So I wanted to see if I could make fractal flames using matplotlib and figured a good test would be the sierpinski triangle. I modified a working version I had that simply performed the chaos game by normalizing the x range from -2, 2 to 0, 400 and the y range from 0, 2 to 0, 200. I also truncated the x and y coordinates to 2 decimal places and multiplied by 100 so that the coordinates could be put in to a matrix that I could apply a color map to. Here's the code I'm working on right now (please forgive the messiness):
import numpy as np
import matplotlib.pyplot as plt
import math
import random
def f(x, y, n):
N = np.array([[x, y]])
M = np.array([[1/2.0, 0], [0, 1/2.0]])
b = np.array([[.5], [0]])
b2 = np.array([[0], [.5]])
if n == 0:
return np.dot(M, N.T)
elif n == 1:
return np.dot(M, N.T) + 2*b
elif n == 2:
return np.dot(M, N.T) + 2*b2
elif n == 3:
return np.dot(M, N.T) - 2*b
def norm_x(n, minX_1, maxX_1, minX_2, maxX_2):
rng = maxX_1 - minX_1
n = (n - minX_1) / rng
rng_2 = maxX_2 - minX_2
n = (n * rng_2) + minX_2
return n
def norm_y(n, minY_1, maxY_1, minY_2, maxY_2):
rng = maxY_1 - minY_1
n = (n - minY_1) / rng
rng_2 = maxY_2 - minY_2
n = (n * rng_2) + minY_2
return n
# Plot ranges
x_min, x_max = -2.0, 2.0
y_min, y_max = 0, 2.0
# Even intervals for points to compute orbits of
x_range = np.arange(x_min, x_max, (x_max - x_min) / 400.0)

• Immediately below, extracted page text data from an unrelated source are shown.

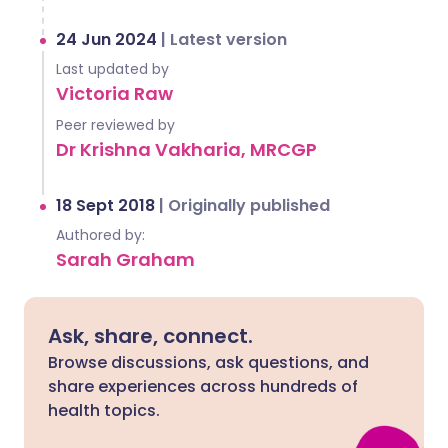
24 Jun 2024
|
Latest version
Last updated by
Victoria Raw
Peer reviewed by
Dr Krishna Vakharia, MRCGP
18 Sept 2018
|
Originally published
Authored by:
Sarah Graham
Ask, share, connect.
Browse discussions, ask questions, and
share experiences across hundreds of
health topics.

y_range = np.arange(y_min, y_max, (y_max - y_min) / 200.0)
mat = np.zeros((len(x_range) + 1, len(y_range) + 1))
random.seed()
x = 1
y = 1
for i in range(0, 100000):
n = random.randint(0, 3)
V = f(x, y, n)
x = V.item(0)
y = V.item(1)
mat[norm_x(x, -2, 2, 0, 400), norm_y(y, 0, 2, 0, 200)] += 50
plt.xlabel('x0')
plt.ylabel('y')
fig = plt.figure(figsize=(10,10))
plt.imshow(mat, cmap="spectral", extent=[-2,2, 0, 2])
plt.show()
The mathematics seem solid here so I suspect something weird is going on with how I'm handling where things should go into the 'mat' matrix and how the values in there correspond to the colormap.